From the Field Epidemiology Research Section, Epidemiology Branch, National Heart and Lung Institute, National Institutes of Health, Bethesda, Md; the departments of medicine (cardiology) and community health sciences, Duke University Medical Center, Durham, NC (Dr. Simon); and the Department of Sociology and Anthropology, Depauw University, Greencastle, Ind (Mr. Alonzo). Dr. Simon is now at the Heart Station, University Hospital, Ann Arbor, Mich.

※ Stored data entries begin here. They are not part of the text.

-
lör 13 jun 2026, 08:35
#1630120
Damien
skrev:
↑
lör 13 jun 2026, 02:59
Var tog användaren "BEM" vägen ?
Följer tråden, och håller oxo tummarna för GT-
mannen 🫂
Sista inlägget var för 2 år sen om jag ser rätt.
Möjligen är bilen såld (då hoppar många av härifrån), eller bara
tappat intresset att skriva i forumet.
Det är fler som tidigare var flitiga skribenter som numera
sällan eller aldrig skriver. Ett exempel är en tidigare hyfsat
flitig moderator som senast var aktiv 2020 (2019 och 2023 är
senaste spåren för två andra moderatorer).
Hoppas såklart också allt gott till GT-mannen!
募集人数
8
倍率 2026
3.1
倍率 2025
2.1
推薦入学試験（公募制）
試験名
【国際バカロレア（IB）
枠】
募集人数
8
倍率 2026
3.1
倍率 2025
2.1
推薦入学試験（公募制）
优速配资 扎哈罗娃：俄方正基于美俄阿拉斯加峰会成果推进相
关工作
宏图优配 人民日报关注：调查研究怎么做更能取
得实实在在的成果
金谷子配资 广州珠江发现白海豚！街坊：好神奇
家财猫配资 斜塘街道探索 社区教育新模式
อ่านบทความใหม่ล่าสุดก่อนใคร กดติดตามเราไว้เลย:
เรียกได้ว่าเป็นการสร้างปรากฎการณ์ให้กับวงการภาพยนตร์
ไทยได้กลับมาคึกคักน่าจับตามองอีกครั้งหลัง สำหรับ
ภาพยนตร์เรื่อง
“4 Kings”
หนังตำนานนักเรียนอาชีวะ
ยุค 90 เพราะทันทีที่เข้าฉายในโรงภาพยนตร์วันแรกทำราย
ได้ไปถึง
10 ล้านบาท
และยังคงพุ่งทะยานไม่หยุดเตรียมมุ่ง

Arch Intern Med. 1973;132(2):163-170. doi:10.1001/archinte.1973.03650080011003

Sudden death due to coronary heart disease in nonhospitalized patients in southeastern Montgomery County, Maryland, was investigated over one year to determine potential benefits from various intervention techniques. One hundred thirty-eight patients between the ages of 35 to 75 were studied. Fifty-seven percent had a history of heart disease. Premonitory symptoms were present in 65%; only 22% had chest pain. Three fourths died at home; 4% at work; 8% in the ambulance; and 8% in a hospital emergency room. Fifty (36%) died unwitnessed, but 15 of these had informed someone of acute symptoms before being left unattended. Previous symptomatic heart disease was associated with a more rapid demise. Based on the time of cardiac arrest and the call for emergency aid, no more than 22% could have been aided by mobile coronary care units.